Inner Truth says: Stop chasing the noise. Turn inward. Align with your core. If your inner self is steady, no outer storm can knock you off course. That hit hard. I’ve always known that worry multiplies when I get too invested in external outcomes. Politics. Markets. Social media meltdowns.
But the line that truly stopped me was this: “The superior person weighs words and remains calm.”
That’s when I realized—my job isn’t to fix the world. It’s to show up with integrity, breath, and presence.
And then came Return— one of my favorite hexagrams. The prodigal son of the soul’s journey. A whisper to come home. Not to the way things used to be, but to who I’ve always been beneath the chaos. The Taoist within. The one who knows how to float.
That reading didn’t give me a playbook. It gave me a center. It reminded me that stillness is a power move. That pausing before reacting is a radical act in an age of reactivity.
And it got me thinking, “what if worry isn’t something to banish, but a signal that we’re out of alignment?”
The Tao doesn’t fight worry. It doesn’t shame fear. It observes it. Lets it pass through like the weather.
Because everything—everything—is part of the flow. Authoritarians. The anxiety. Cranky friends. A deep breath after a good cry. Rallies with AOC and Bernie. It’s all the Tao, moving in rhythm.
What the I Ching teaches me again and again is this….. every condition contains its opposite. In fear, there’s the seed of courage. In collapse, there’s the root of rebirth. The only mistake is to cling too tightly to anything—especially your worries.
Taoist thought doesn’t ask us to be indifferent or naive. It asks us to detach from the results. It doesn’t mean we don’t care. It means we care enough to stay grounded while the world flips out.
I’ve learned to ride the wave, not because I’m enlightened, but because I’m tired of being yanked around by the undertow.
When I get overwhelmed, I breathe. I stretch. I walk along a majestic path. I chop vegetables slowly. I open the I Ching like a friend who doesn’t give advice but knows how to speak in riddles that somehow always make sense in my bones.
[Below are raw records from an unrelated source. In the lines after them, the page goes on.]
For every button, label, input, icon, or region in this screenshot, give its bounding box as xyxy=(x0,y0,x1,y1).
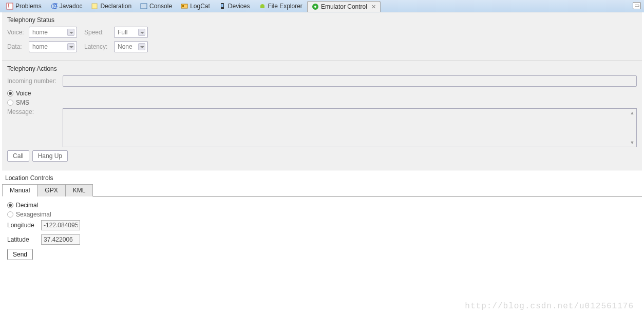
problems-icon: ! xyxy=(6,3,13,10)
sms-radio-row[interactable]: SMS xyxy=(7,99,637,106)
incoming-number-input[interactable] xyxy=(63,75,637,87)
telephony-actions-panel: Telephony Actions Incoming number: Voice… xyxy=(2,61,642,170)
emulator-icon xyxy=(312,3,319,10)
latitude-label: Latitude xyxy=(7,236,37,243)
subtab-gpx[interactable]: GPX xyxy=(37,184,65,196)
close-icon[interactable]: ✕ xyxy=(371,4,376,10)
data-label: Data: xyxy=(7,43,25,50)
tab-label: Declaration xyxy=(100,3,131,10)
call-button[interactable]: Call xyxy=(7,150,29,162)
tab-console[interactable]: Console xyxy=(136,0,177,12)
tab-label: Emulator Control xyxy=(321,3,367,10)
svg-point-12 xyxy=(314,6,316,8)
location-body: Decimal Sexagesimal Longitude Latitude S… xyxy=(0,196,644,265)
telephony-status-title: Telephony Status xyxy=(7,14,637,27)
declaration-icon xyxy=(91,3,98,10)
radio-off-icon xyxy=(7,100,13,106)
chevron-down-icon xyxy=(138,29,145,36)
tab-label: Problems xyxy=(15,3,42,10)
speed-select[interactable]: Full xyxy=(114,27,148,38)
tab-file-explorer[interactable]: File Explorer xyxy=(255,0,307,12)
tab-label: Javadoc xyxy=(60,3,83,10)
chevron-down-icon xyxy=(67,29,74,36)
tab-label: LogCat xyxy=(190,3,210,10)
location-subtabs: Manual GPX KML xyxy=(2,184,642,196)
tab-emulator-control[interactable]: Emulator Control ✕ xyxy=(307,1,381,12)
tab-label: Devices xyxy=(228,3,250,10)
subtab-manual[interactable]: Manual xyxy=(2,184,37,196)
decimal-radio-label: Decimal xyxy=(16,202,38,209)
chevron-down-icon xyxy=(138,43,145,50)
javadoc-icon: @ xyxy=(50,3,58,10)
voice-select[interactable]: home xyxy=(29,27,77,38)
sexagesimal-radio-row[interactable]: Sexagesimal xyxy=(7,211,637,218)
subtab-kml[interactable]: KML xyxy=(65,184,93,196)
tab-declaration[interactable]: Declaration xyxy=(87,0,136,12)
svg-rect-6 xyxy=(181,4,187,8)
minimize-icon[interactable]: ▭ xyxy=(633,2,641,9)
longitude-label: Longitude xyxy=(7,222,37,229)
view-tab-bar: ! Problems @ Javadoc Declaration Console xyxy=(0,0,644,12)
svg-text:@: @ xyxy=(52,3,58,9)
tab-problems[interactable]: ! Problems xyxy=(2,0,46,12)
svg-rect-5 xyxy=(141,4,147,9)
telephony-actions-title: Telephony Actions xyxy=(7,63,637,75)
incoming-number-label: Incoming number: xyxy=(7,77,59,85)
radio-on-icon xyxy=(7,90,13,96)
latitude-input[interactable] xyxy=(41,234,80,245)
svg-rect-4 xyxy=(92,4,97,9)
tab-label: Console xyxy=(149,3,172,10)
longitude-input[interactable] xyxy=(41,220,80,230)
android-icon xyxy=(259,3,266,10)
scroll-down-icon[interactable]: ▼ xyxy=(629,140,635,146)
tab-devices[interactable]: Devices xyxy=(215,0,255,12)
svg-rect-7 xyxy=(182,5,184,7)
latency-select[interactable]: None xyxy=(114,41,148,52)
speed-label: Speed: xyxy=(84,29,110,36)
scrollbar[interactable]: ▲ ▼ xyxy=(629,110,635,146)
telephony-status-panel: Telephony Status Voice: home Speed: Full… xyxy=(2,12,642,61)
tab-javadoc[interactable]: @ Javadoc xyxy=(46,0,87,12)
logcat-icon xyxy=(181,3,188,10)
tab-label: File Explorer xyxy=(268,3,302,10)
message-textarea[interactable]: ▲ ▼ xyxy=(63,108,637,147)
hangup-button[interactable]: Hang Up xyxy=(32,150,68,162)
voice-radio-row[interactable]: Voice xyxy=(7,90,637,97)
svg-rect-9 xyxy=(221,4,223,7)
svg-rect-10 xyxy=(260,5,264,8)
message-label: Message: xyxy=(7,108,59,115)
chevron-down-icon xyxy=(67,43,74,50)
radio-on-icon xyxy=(7,202,13,208)
location-controls-title: Location Controls xyxy=(0,170,644,184)
sms-radio-label: SMS xyxy=(16,99,29,106)
devices-icon xyxy=(219,3,226,10)
watermark: http://blog.csdn.net/u012561176 xyxy=(465,302,634,311)
data-select[interactable]: home xyxy=(29,41,77,52)
voice-label: Voice: xyxy=(7,29,25,36)
console-icon xyxy=(140,3,147,10)
send-button[interactable]: Send xyxy=(7,249,33,260)
tab-logcat[interactable]: LogCat xyxy=(177,0,215,12)
voice-radio-label: Voice xyxy=(16,90,31,97)
sexagesimal-radio-label: Sexagesimal xyxy=(16,211,51,218)
latency-label: Latency: xyxy=(84,43,110,50)
svg-text:!: ! xyxy=(8,3,9,10)
scroll-up-icon[interactable]: ▲ xyxy=(629,110,635,116)
radio-off-icon xyxy=(7,211,13,218)
decimal-radio-row[interactable]: Decimal xyxy=(7,202,637,209)
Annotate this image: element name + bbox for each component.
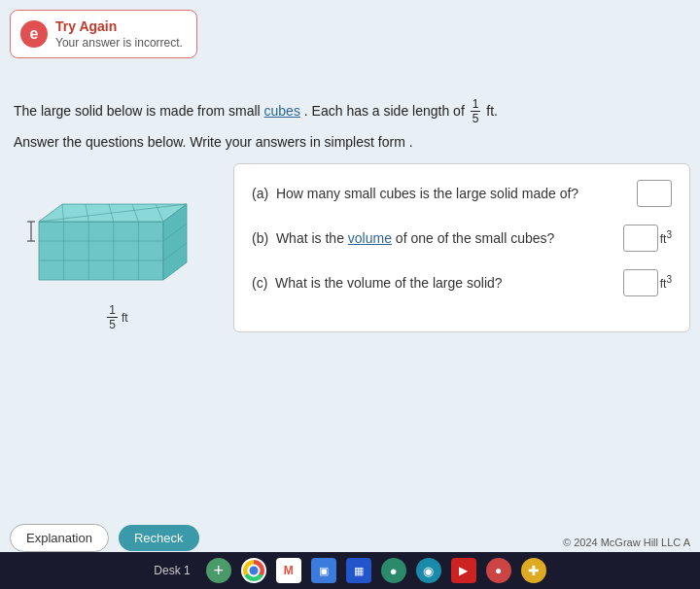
taskbar-gmail-icon[interactable]: M [276,558,301,583]
cube-diagram [19,183,214,299]
chrome-logo [243,560,264,581]
question-row-b: (b) What is the volume of one of the sma… [252,225,672,252]
answer-prompt-text: Answer the questions below. Write your a… [14,134,321,150]
superscript-b: 3 [666,229,672,240]
questions-panel: (a) How many small cubes is the large so… [233,163,690,332]
fraction-numerator: 1 [471,97,481,112]
question-a-prefix: (a) How many small cubes is the large so… [252,186,578,201]
cube-fraction: 1 5 [107,303,118,332]
cube-fraction-den: 5 [107,318,118,331]
answer-c-input[interactable] [623,269,658,296]
answer-b-wrap: ft3 [623,225,672,252]
cube-unit: ft [122,311,128,325]
unit-c-label: ft3 [660,274,672,291]
taskbar-record-icon[interactable]: ● [486,558,511,583]
content-layout: 1 5 ft (a) How many small cubes is the l… [10,163,690,332]
problem-text-2: . Each has a side length of [304,103,465,119]
taskbar-cam-icon[interactable]: ◉ [416,558,441,583]
answer-prompt-end: . [409,134,413,150]
problem-statement: The large solid below is made from small… [10,97,690,126]
answer-c-wrap: ft3 [623,269,672,296]
answer-b-input[interactable] [623,225,658,252]
main-content: The large solid below is made from small… [10,97,690,531]
taskbar-chrome-icon[interactable] [241,558,266,583]
cube-image-container: 1 5 ft [10,163,224,332]
question-b-label: (b) What is the volume of one of the sma… [252,230,613,246]
taskbar-slides-icon[interactable]: ▦ [346,558,371,583]
answer-prompt: Answer the questions below. Write your a… [10,134,690,150]
taskbar-plus-icon[interactable]: ✚ [521,558,546,583]
try-again-banner: e Try Again Your answer is incorrect. [10,10,197,58]
taskbar-desk-label: Desk 1 [154,564,190,577]
cubes-link[interactable]: cubes [264,103,300,119]
question-row-a: (a) How many small cubes is the large so… [252,180,672,207]
cube-dimension-label: 1 5 ft [105,303,127,332]
taskbar-meet-icon[interactable]: ● [381,558,406,583]
try-again-icon: e [20,20,48,48]
recheck-button[interactable]: Recheck [119,525,199,551]
unit-b-label: ft3 [660,229,672,246]
cube-fraction-num: 1 [107,303,118,318]
bottom-bar: Explanation Recheck [10,524,199,552]
superscript-c: 3 [666,274,672,285]
side-length-fraction: 1 5 [471,97,481,126]
taskbar-play-icon[interactable]: ▶ [451,558,476,583]
volume-link-b[interactable]: volume [348,230,392,246]
taskbar: Desk 1 + M ▣ ▦ ● ◉ ▶ ● ✚ [0,552,700,589]
taskbar-add-icon[interactable]: + [206,558,231,583]
fraction-denominator: 5 [471,112,481,125]
try-again-text-block: Try Again Your answer is incorrect. [55,18,183,50]
question-c-label: (c) What is the volume of the large soli… [252,275,613,291]
copyright: © 2024 McGraw Hill LLC A [563,537,690,548]
answer-a-input[interactable] [637,180,672,207]
problem-text-1: The large solid below is made from small [14,103,261,119]
try-again-title: Try Again [55,18,183,34]
svg-marker-2 [39,222,163,280]
question-row-c: (c) What is the volume of the large soli… [252,269,672,296]
simplest-form-link[interactable]: simplest form [325,134,405,150]
question-a-label: (a) How many small cubes is the large so… [252,186,627,201]
answer-a-wrap [637,180,672,207]
explanation-button[interactable]: Explanation [10,524,109,552]
try-again-subtitle: Your answer is incorrect. [55,36,183,50]
taskbar-docs-icon[interactable]: ▣ [311,558,336,583]
unit-label: ft. [486,103,498,119]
I’m not saying this way is easy. But it’s lighter. It’s softer. And it leaves room for joy—even now.
Especially now.
Because maybe this season of uncertainty is an initiation. A turning point. An invitation to practice radical presence, deep listening, and unshakeable softness in a world that rewards tension.
So if you’re feeling the ache of it all—if the headlines have got you questioning your sanity, your savings, or the state of humanity—I get it.
But maybe, just maybe, you’re not breaking down.
Maybe you’re breaking open.
And the I Ching? It’s just there to hold the mirror.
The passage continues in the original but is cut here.